Benefits Of Intermittent Fasting On A Keto Diet


Intermittent fasting is a recent and widely popular practice, especially in weight loss and health communities. The same can be said of all the benefits of the ketogenic diet.

Intermittent fasting is an eating method that cycles between calorie restriction, or fasting, and normal food consumption during a specific time period.

Is it possible to combine the two? Yes, adding intermittent fasting to your ketogenic diet can be a recipe for success.

Benefits Of Intermittent Fasting On The Keto Diet

  • Accelerates Weight Loss.  Combining intermittent fasting with the keto diet creates an even smaller eating window, which allows your body to use the food you’re eating purely as fuel, without feeling hungry or deprived.

  • Helps You Enter Ketosis Sooner. Since you’re already restricting your body’s primary fuel source on the keto diet, adding a fasting window can kickstart your body into ketosis sooner.

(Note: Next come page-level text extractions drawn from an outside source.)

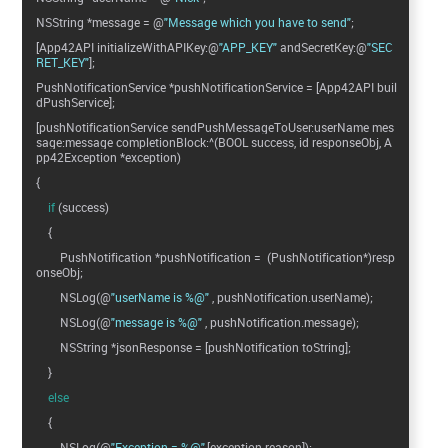
NSString *message = @
"Message which you have to send"
;
[App42API initializeWithAPIKey:@
"APP_KEY"
andSecretKey:@
"SEC
RET_KEY"
];
PushNotificationService *pushNotificationService = [App42API buil
dPushService];
[pushNotificationService sendPushMessageToUser:userName mes
sage:message completionBlock:^(BOOL success, id responseObj, A
pp42Exception *exception)
{
if
(success)
{
PushNotification *pushNotification = (PushNotification*)resp
onseObj;
NSLog(@
"userName is %@"
, pushNotification.userName);
NSLog(@
"message is %@"
, pushNotification.message);
NSString *jsonResponse = [pushNotification toString];
}
else
{
NSLog(@
"Exception = %@"
,[exception reason]);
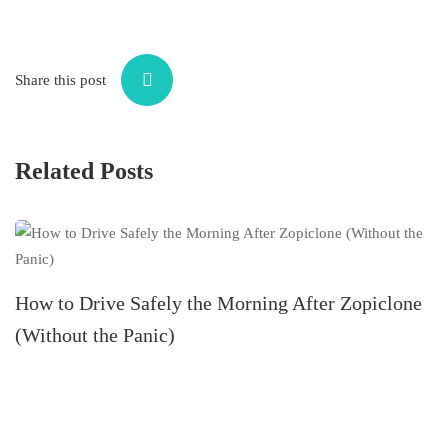
Share this post
Related Posts
Z
How to Drive Safely the Morning After Zopiclone
(Without the Panic)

You’ve already had a brief intro to fasting on the keto diet, so you may find it easier to fast for longer periods of time.

  • Helps You Avoid The Side Effects Of Ketosis. If you’re completely new to ketosis or getting back into it, beginning with intermittent fasting can help you avoid some common uncomfortable side effects, such as the keto flu, that come from depleting glucose stores and switching to ketones.

  • Helps Stabilize Blood Sugar. Someone eating a standard diet might experience trouble with stabilizing blood sugar with intermittent fasting, but eating a ketogenic diet lets you avoid them by staying in ketosis even when you’re eating. Alternating between glucose and ketones for energy can lead to spikes in blood sugar, leading to brain fog, mood swings, low energy, and other not-so-fun side effects.

  • Helps With Inflammation. Intermittent fasting is like a broad-spectrum upgrade for your body. Intermittent fasting decreases oxidative stress and body-wide inflammation markers. Inflammation is one of the biggest drivers of poor performance, aging, and disease.

Types Of Intermittent Fasting

  1. The 16/8 Method: The most popular type of intermittent fast, the 16-hour fast encourages you to eat all of your meals in an 8-hour window, such as noon to 8 pm.

  2. The 5:2 Diet. You eat normally for five days every week and fast completely for two days per week and restrict on fasting days

  3. Eat-Stop-Eat. Take one day a week, preferably on the weekend, and skip food entirely.

  4. Alternate-Day Fasting. Alternate day fasting is just what it sounds like. You fast one whole day, then eat normally the next day.

  5. The Warrior Diet. Fast during the day, eat a huge meal at night. If you follow a low-carb ketogenic diet, you may want to focus on low-carb veggies and keto snacks during the day, and one more substantial main meal at night.

  6. Skip A Meal. If you never experimented with intermittent fasting, this is the easiest place to start. By definition, intermittent fasting simply means going for a prolonged period of time without food.

The Takeaway

It's impossible to scroll through your social feed without hearing someone tout the benefits of a keto diet. But if you really want to kick it up a notch and boost those fat-burning results, you might want to consider adding intermittent fasting to your low-carb regimen.

Intermittent fasting is a great way to lose weight fast, get into ketosis quickly, and low blood sugar and insulin levels.